Where a line of the entries holds the string "Diagnostics", copy that line.

#### RECORDS FOR THIS EXERCISE

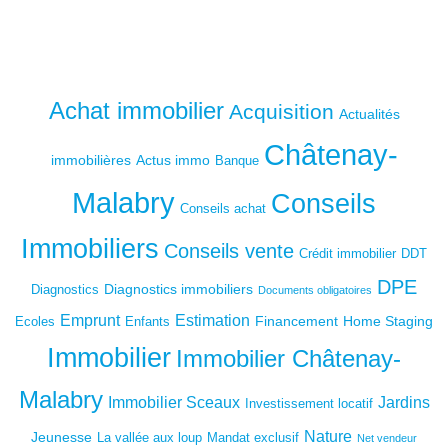
Achat immobilier
Acquisition
Actualités
Châtenay-
immobilières
Actus immo
Banque
Malabry
Conseils
Conseils achat
Immobiliers
Conseils vente
Crédit immobilier
DDT
DPE
Diagnostics immobiliers
Diagnostics
Documents obligatoires
Emprunt
Estimation
Financement
Home Staging
Ecoles
Enfants
Immobilier
Immobilier Châtenay-
Malabry
Immobilier Sceaux
Jardins
Investissement locatif
Nature
Jeunesse
La vallée aux loup
Mandat exclusif
Net vendeur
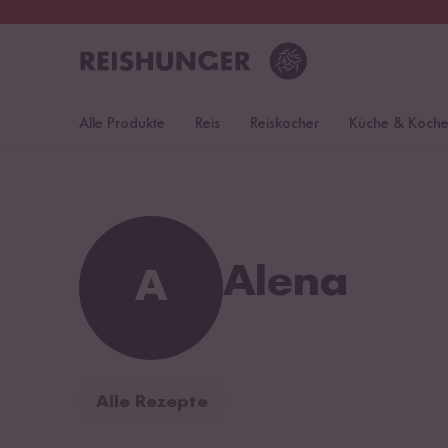
30 Tage
Rückgaberecht
Öst
Alle Produkte
Reis
Reiskocher
Küche & Koch
Alena
A
Alle Rezepte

########

● ANSWER AREA:
Diagnostics immobiliers
Diagnostics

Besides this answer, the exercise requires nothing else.